NEW ORLEANS -- The old adage insists that numbers, cold and hard and absolute, don't lie.

That wasn't the case for Super Bowl XXXVI, however, and more specifically for St. Louis Rams tailback Marshall Faulk, the league's premier offensive playmaker.

Look at the stat sheet and it shows that Faulk got 21 "touches," 17 rushes and four receptions in St. Louis' stunning 20-17 loss to the New England Patriots. The "touches" were just 3½ less than Faulk averaged in his 14 regular-season appearances and only 1.4 less than the mean for his three seasons with the Rams.

But when Rams head coach and resident offensive guru Mike Martz reviews the videotape of the galling defeat, he is apt to conclude that Faulk didn't get the ball nearly enough.

And, unlike his game plan for attacking the Patriots' defensive scheme, Martz will be right.

"I don't want to get into it," said Faulk, his shield quickly going up, minutes after the loss. "You do what they tell you to do.

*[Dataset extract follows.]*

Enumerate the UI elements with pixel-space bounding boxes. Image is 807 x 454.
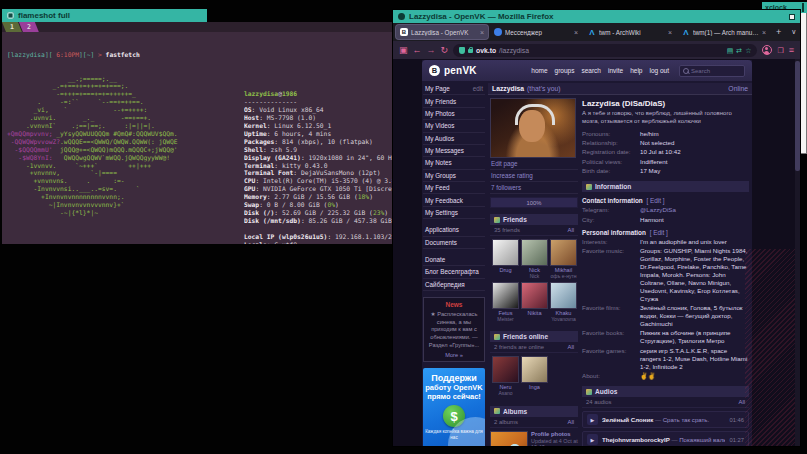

You run the plays they call. That's how it is and that's how it will be. I don't want to get into second-guessing now."

True enough, revisiting the Rams' approach will do nothing now to mollify the hard feelings they will carry for at least six months, until training camp commences in July at Macomb, Ill., and the quest begins again. But the fact Martz got the ball so infrequently to Faulk, particularly with the running game, only serves to fuel the contentions of the critics who suggest the Rams head coach too often outthinks himself.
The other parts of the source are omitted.